Lebanon's partnership with the European Union (EU) goes back to 1977. The Association Agreement signed in 2002 and the European Neighbourhood Policy Action Plan constitute the current framework of the relationship between the EU and Lebanon. This partnership is based on common values and interests and encompasses a regular political, security, economic and social dialogue, wide-ranging people-to-people contacts and substantial development and humanitarian assistance.

To achieve aid efficiency and increase Lebanon's ownership of its development agenda, the EU works mainly through national institutions. EU's bilateral assistance offers predictability: financial envelopes are defined for several years and allow for continuous support for development and reform, in accordance with the jointly defined Action Plan. Part of the assistance provided by the EU is also channelled through civil society organisations, and local and regional authorities.

EU assistance to Lebanon

Most of the EU assistance to Lebanon comes from the European Neighbourhood Instrument.
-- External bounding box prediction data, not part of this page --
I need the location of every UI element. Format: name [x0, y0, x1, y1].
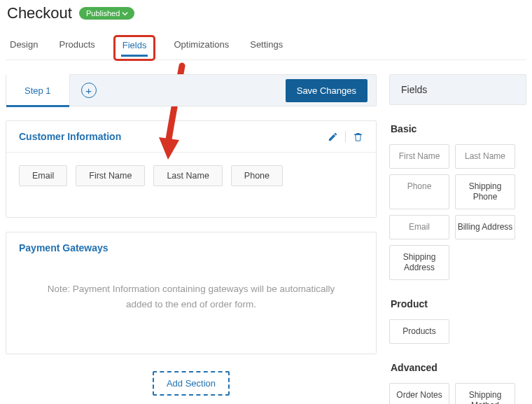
sidebar-chip-email[interactable]: Email	[389, 215, 449, 239]
sidebar-chip-phone[interactable]: Phone	[389, 174, 449, 209]
add-step-button[interactable]: +	[81, 83, 97, 98]
sidebar-chip-shipping-method[interactable]: Shipping Method	[455, 383, 515, 404]
sidebar-header: Fields	[389, 74, 526, 105]
chevron-down-icon	[122, 11, 128, 17]
step-tab-1[interactable]: Step 1	[6, 74, 70, 106]
customer-fields-row: Email First Name Last Name Phone	[6, 153, 376, 217]
status-badge[interactable]: Published	[79, 7, 134, 20]
sidebar-group-title-advanced: Advanced	[391, 362, 526, 373]
section-title: Customer Information	[19, 131, 328, 142]
section-payment-gateways: Payment Gateways Note: Payment Informati…	[6, 232, 377, 354]
section-header: Customer Information	[6, 121, 376, 153]
sidebar-chip-first-name[interactable]: First Name	[389, 144, 449, 169]
sidebar-chip-last-name[interactable]: Last Name	[455, 144, 515, 169]
save-changes-button[interactable]: Save Changes	[286, 79, 368, 102]
tab-design[interactable]: Design	[7, 35, 41, 60]
tab-fields[interactable]: Fields	[113, 35, 156, 61]
section-customer-information: Customer Information Email First Name La…	[6, 120, 377, 218]
section-title: Payment Gateways	[19, 242, 363, 253]
sidebar-chip-billing-address[interactable]: Billing Address	[455, 215, 515, 239]
section-header: Payment Gateways	[6, 232, 376, 263]
gateway-note: Note: Payment Information containing gat…	[6, 263, 376, 354]
sidebar-chip-order-notes[interactable]: Order Notes	[389, 383, 449, 404]
sidebar-basic-grid: First Name Last Name Phone Shipping Phon…	[389, 144, 526, 280]
section-actions	[328, 131, 363, 142]
divider	[345, 131, 346, 142]
right-column: Fields Basic First Name Last Name Phone …	[389, 74, 526, 404]
field-chip-first-name[interactable]: First Name	[76, 165, 145, 186]
delete-icon[interactable]	[353, 132, 363, 142]
field-chip-email[interactable]: Email	[19, 165, 67, 186]
edit-icon[interactable]	[328, 132, 338, 142]
sidebar-chip-shipping-address[interactable]: Shipping Address	[389, 245, 449, 280]
sidebar-chip-products[interactable]: Products	[389, 319, 449, 344]
sidebar-advanced-grid: Order Notes Shipping Method	[389, 383, 526, 404]
left-column: Step 1 + Save Changes Customer Informati…	[6, 74, 377, 403]
tab-products[interactable]: Products	[56, 35, 97, 60]
field-chip-phone[interactable]: Phone	[231, 165, 283, 186]
sidebar-chip-shipping-phone[interactable]: Shipping Phone	[455, 174, 515, 209]
tabs-row: Design Products Fields Optimizations Set…	[6, 25, 526, 60]
tab-optimizations[interactable]: Optimizations	[171, 35, 232, 60]
sidebar-group-title-product: Product	[391, 298, 526, 309]
steps-bar: Step 1 + Save Changes	[6, 74, 377, 106]
sidebar-group-title-basic: Basic	[391, 123, 526, 134]
sidebar-product-grid: Products	[389, 319, 526, 344]
page-title: Checkout	[7, 4, 72, 22]
page-header: Checkout Published	[6, 0, 526, 25]
add-section-button[interactable]: Add Section	[153, 371, 230, 396]
tab-settings[interactable]: Settings	[247, 35, 286, 60]
field-chip-last-name[interactable]: Last Name	[153, 165, 222, 186]
status-badge-label: Published	[86, 9, 120, 18]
In 2014, a Memorandum of Understanding was signed for the Single Support Framework setting the priorities and financial allocations for EU-Lebanon cooperation for 2014-2016. The indicative total allocation for Lebanon amounts to more than €130 million.

The focus of EU-Lebanon cooperation for 2014-2016 is on three areas: justice and security system reform; social cohesion, sustainable economic development and vulnerable groups; sustainable and transparent management of energy and natural resources; support for capacity building and for civil society.

With the vast increase in the number of people from Syria seeking refuge in Lebanon, the EU has provided additional funding of €546.2 million to the regular allocation to assist Lebanese vulnerable communities and refugees from Syria.

A wide range of opportunities

In addition to the above regular and exceptional funding, Lebanon benefits from other cooperation mechanisms, including:

  • The European Instrument for Democracy and Human Rights supporting civil society projects in the fields of democracy, respect for human rights and fundamental freedoms;
  • Erasmus + Programme promoting cooperation between higher education institutions;
  • The Neighbourhood Investment Facility promoting investments by European financial institutions, in particular in the transport, energy, and environment areas;
  • The Horizon 2020 Programme and the 7th Framework Programme funding technology and innovation research projects;
  • Thematic regional programmes promoting networks and integration in the Mediterranean, such as the Programme for Civil Society and Local Authorities.

The EU, the Member States and the European Investment Bank currently execute a total budget of more than €2.2 billion of assistance to Lebanon, including approximately €1.3 billion of grants and €0.9 billion of loans.